- Born: May 16, 1917
- Died: April 28, 2000 (age 82)
- Occupations: Record producer; record label founder and president; songwriter; talent scout;
- Known for: President of Savoy Records

= Fred Mendelsohn =

American music executive (1917–2000)

 Fred Mendelsohn (May 16, 1917 – April 28, 2000) was an American music executive. The president of Savoy Records for 42 years, he was the first man to ever record, promote and market black gospel music as a national company. His dedication and contributions built the historic foundation for the black gospel music industry.

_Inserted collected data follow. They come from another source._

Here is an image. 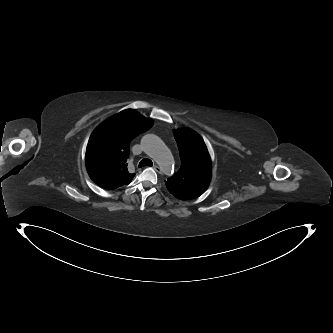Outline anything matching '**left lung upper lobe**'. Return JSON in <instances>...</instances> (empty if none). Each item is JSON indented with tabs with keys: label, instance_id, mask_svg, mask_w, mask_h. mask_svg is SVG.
<instances>
[{
	"label": "left lung upper lobe",
	"instance_id": "left-lung-upper-lobe-1",
	"mask_svg": "<svg viewBox=\"0 0 333 333\" xmlns=\"http://www.w3.org/2000/svg\"><path fill=\"white\" fill-rule=\"evenodd\" d=\"M181 167L165 181L167 190L180 200H191L202 195L211 178V159L201 137L189 129H177Z\"/></svg>",
	"mask_w": 333,
	"mask_h": 333
}]
</instances>
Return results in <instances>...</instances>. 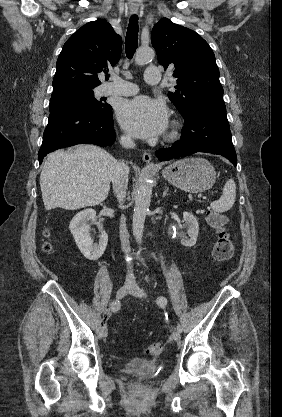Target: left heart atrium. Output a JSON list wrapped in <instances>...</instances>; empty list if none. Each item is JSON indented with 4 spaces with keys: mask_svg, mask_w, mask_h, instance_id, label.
I'll return each instance as SVG.
<instances>
[{
    "mask_svg": "<svg viewBox=\"0 0 282 417\" xmlns=\"http://www.w3.org/2000/svg\"><path fill=\"white\" fill-rule=\"evenodd\" d=\"M122 126L136 136H152L164 131L167 113L164 104L147 97L124 101L118 109Z\"/></svg>",
    "mask_w": 282,
    "mask_h": 417,
    "instance_id": "left-heart-atrium-1",
    "label": "left heart atrium"
}]
</instances>
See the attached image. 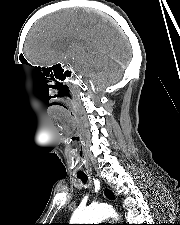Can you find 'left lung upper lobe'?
Returning a JSON list of instances; mask_svg holds the SVG:
<instances>
[{
    "label": "left lung upper lobe",
    "instance_id": "left-lung-upper-lobe-1",
    "mask_svg": "<svg viewBox=\"0 0 180 225\" xmlns=\"http://www.w3.org/2000/svg\"><path fill=\"white\" fill-rule=\"evenodd\" d=\"M106 196L108 197V198H110V199H113L114 197H113V195H112V193L111 192H109L108 190H106ZM55 225H63V224H55Z\"/></svg>",
    "mask_w": 180,
    "mask_h": 225
}]
</instances>
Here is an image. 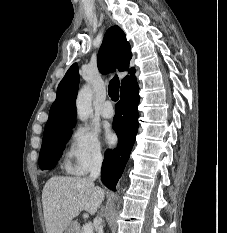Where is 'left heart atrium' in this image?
<instances>
[{
  "mask_svg": "<svg viewBox=\"0 0 227 233\" xmlns=\"http://www.w3.org/2000/svg\"><path fill=\"white\" fill-rule=\"evenodd\" d=\"M105 139L108 144H113L115 141V135L111 131H108L105 135Z\"/></svg>",
  "mask_w": 227,
  "mask_h": 233,
  "instance_id": "obj_1",
  "label": "left heart atrium"
}]
</instances>
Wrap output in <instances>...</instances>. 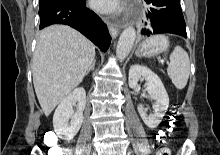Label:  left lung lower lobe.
<instances>
[{
  "mask_svg": "<svg viewBox=\"0 0 220 155\" xmlns=\"http://www.w3.org/2000/svg\"><path fill=\"white\" fill-rule=\"evenodd\" d=\"M150 5L147 22L141 35L148 37L160 33H172L186 38V25L182 14L180 0H146Z\"/></svg>",
  "mask_w": 220,
  "mask_h": 155,
  "instance_id": "0a47b994",
  "label": "left lung lower lobe"
}]
</instances>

Many of today's major gospel artists started on Savoy under the leadership of Mendelsohn. As a talent scout for the label, he discovered artists such as Nappy Brown, C. J. Johnson, and James Cleveland, and promoted Cleveland with many background church choirs. In doing this he was responsible for building the choir market.

Mendelsohn was responsible for such historic acts as The Caravans featuring Albertina Walker, Inez Andrews, Shirley Caesar, Dorothy Norwood, Delores Washington, The Barrett Sisters, Dorothy Love Coates & The Gospel Harmonettes and Clara Ward.

As a songwriter, he co-wrote, with Rose Marie McCoy, Brown's 1955 hit single "Don't Be Angry".